The choice of accepting or rejecting the testimony of witnesses rests with the administrative agency, and where such choice is reasonably made, it is conclusive on appeal. We canvass the record, not to balance the persuasiveness of the evidence on one side as against the other, but in order to determine whether a reasonable mind might accept the evidence *247 as adequate to support the conclusion and, if so, to sustain it. Hornauer, above, 40 N.J. Super., at page 506.

Appellants do not challenge the reasonableness of the "apparently intoxicated" provision of either of the agency rules in question. There was conflicting evidence as to whether Johnson, the drummer, was apparently intoxicated. The two agents who investigated the licensed premises said he was; Johnson, as well as the pianist who was employed at the premises, the bartender, and one of the licensees said that he was not. After weighing the evidence, the Director decided not to accept as believable the testimony of appellants' witnesses. We do not find the decision arbitrary or capricious; his findings are supported by substantial evidence.

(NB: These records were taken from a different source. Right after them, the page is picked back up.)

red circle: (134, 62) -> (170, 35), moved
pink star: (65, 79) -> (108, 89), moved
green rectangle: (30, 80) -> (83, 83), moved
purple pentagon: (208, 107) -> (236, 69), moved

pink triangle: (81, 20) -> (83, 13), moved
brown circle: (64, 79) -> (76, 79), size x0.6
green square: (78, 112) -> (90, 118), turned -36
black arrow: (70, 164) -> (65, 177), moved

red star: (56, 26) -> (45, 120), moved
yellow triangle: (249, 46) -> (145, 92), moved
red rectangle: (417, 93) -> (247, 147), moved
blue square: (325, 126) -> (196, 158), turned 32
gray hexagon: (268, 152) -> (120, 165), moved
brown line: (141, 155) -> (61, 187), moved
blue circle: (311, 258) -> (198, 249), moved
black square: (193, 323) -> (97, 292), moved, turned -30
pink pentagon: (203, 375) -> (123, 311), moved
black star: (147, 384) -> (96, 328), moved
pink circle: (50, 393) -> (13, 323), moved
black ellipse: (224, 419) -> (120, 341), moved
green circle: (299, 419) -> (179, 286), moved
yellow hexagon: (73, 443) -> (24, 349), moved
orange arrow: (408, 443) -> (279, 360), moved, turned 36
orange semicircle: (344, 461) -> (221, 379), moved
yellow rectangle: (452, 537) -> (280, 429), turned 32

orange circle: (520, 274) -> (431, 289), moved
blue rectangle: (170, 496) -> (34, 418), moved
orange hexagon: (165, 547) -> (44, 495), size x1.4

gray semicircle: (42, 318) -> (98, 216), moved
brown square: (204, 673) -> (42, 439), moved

It is suggested that the Division agents could not have positively determined that Johnson was apparently intoxicated. We have held that the average witness of ordinary intelligence, although lacking special skill, knowledge and experience, but who has had the opportunity of observation, may testify whether a person was sober or intoxicated. State v. Guerrido, 60 N.J. Super. 505, 511 (App. Div. 1960); State v. Pichadou, 34 N.J. Super. 177, 180-1 (App. Div. 1955). As our highest court said almost a century ago, it is "the constant and established practice" to permit lay opinion evidence on the question of intoxication. Castner v. Sliker, 33 N.J.L. 507, 509-510 (E. & A. 1869). The agents here were, at the very least, average witnesses of ordinary intelligence, who had many times in the course of their investigations undoubtedly had the opportunity to observe whether certain persons were sober or intoxicated.

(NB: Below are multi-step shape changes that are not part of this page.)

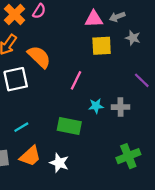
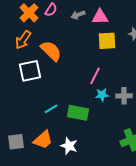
gray arrow: (117, 17) -> (78, 15), moved
pink line: (76, 80) -> (95, 76), moved
cyan line: (21, 127) -> (51, 109), moved

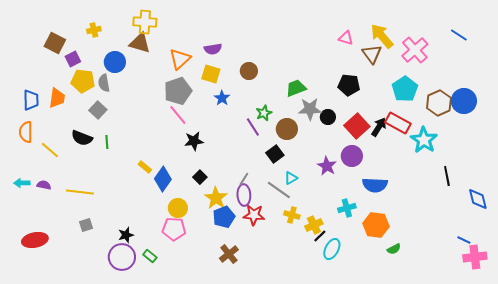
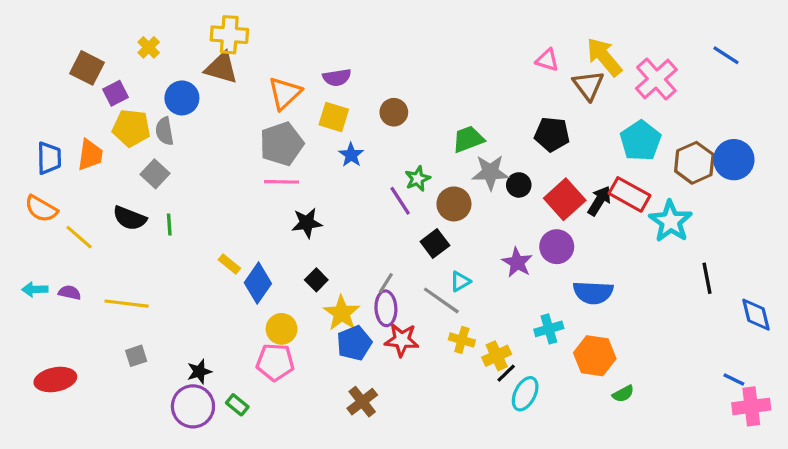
yellow cross: (94, 30) -> (149, 47), turned -32
pink line: (178, 115) -> (282, 182), turned -50
orange semicircle: (26, 132) -> (41, 209), turned -60

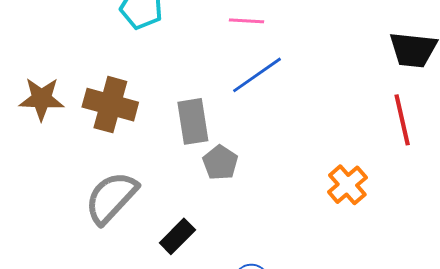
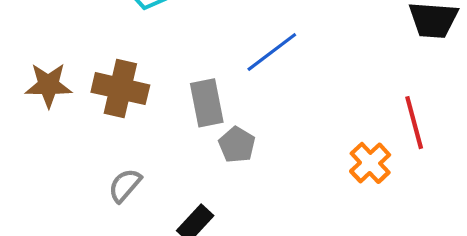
red line: (402, 120) -> (414, 123), moved
gray semicircle: (111, 198) -> (125, 185), size x0.6

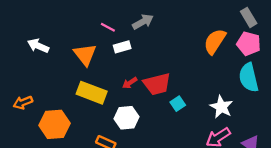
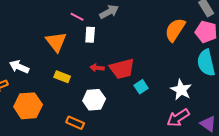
white arrow: (38, 46) -> (19, 67), moved
white rectangle: (122, 47) -> (90, 35), turned -70
red arrow: (130, 83) -> (97, 68), turned 40
yellow rectangle: (92, 93) -> (62, 77), size x0.6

The testimony of the agents established the well-recognized indicia of observable manifestations of intoxication; their description of Johnson's person, speech, gait and deportment led inevitably to the finding of apparent intoxication. Additionally, Johnson admitted to having had at least five drinks of gin in a period of less than two hours. As was said in State v. Pichadou, above, experience indicates that such witnesses do not exaggerate their estimates.

*248 Appellants allege that the testimony given by the agents, who had initially visited the licensed premises on a complaint that it was "an alleged hangout for females who solicit males for immoral purposes," stemmed from a desire to satisfy their "power urge," because they had found no evidence of the activity they had hoped to find and punish.